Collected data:
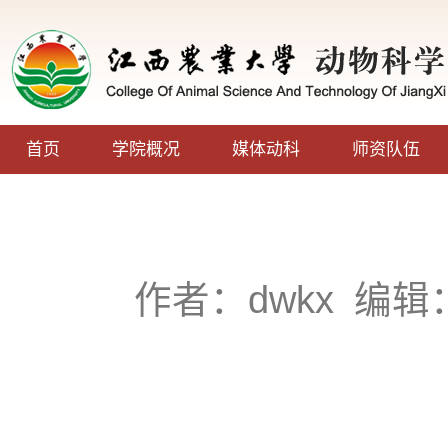
首页
学院概况
媒体动科
师资队伍
作者：dwkx
编辑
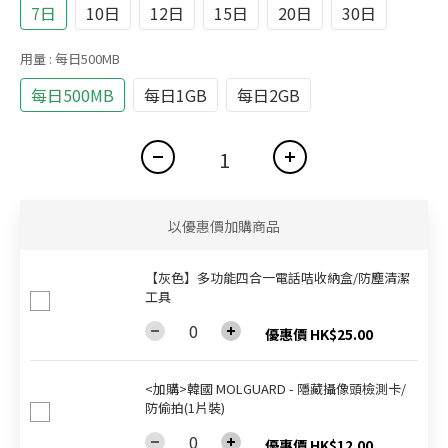
7日
10日
12日
15日
20日
30日
用量
: 每日500MB
每日500MB
每日1GB
每日2GB
以優惠價加購商品
【灰色】多功能四合一電話咭收納盒/防塵清潔
工具
優惠價 HK$25.00
<加購>韓國 MOLGUARD - 隱藏攝像頭檢測卡/
防偷拍(1片裝)
優惠價 HK$12.00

▶ _Work instruction_: Nothing in the records should be changed in the copy, but the pictures must be left out.

▶ _Solution below_:
首页
学院概况
媒体动科
师资队伍
作者：dwkx
编辑
7日
10日
12日
15日
20日
30日
用量
: 每日500MB
每日500MB
每日1GB
每日2GB
以優惠價加購商品
【灰色】多功能四合一電話咭收納盒/防塵清潔
工具
優惠價 HK$25.00
<加購>韓國 MOLGUARD - 隱藏攝像頭檢測卡/
防偷拍(1片裝)
優惠價 HK$12.00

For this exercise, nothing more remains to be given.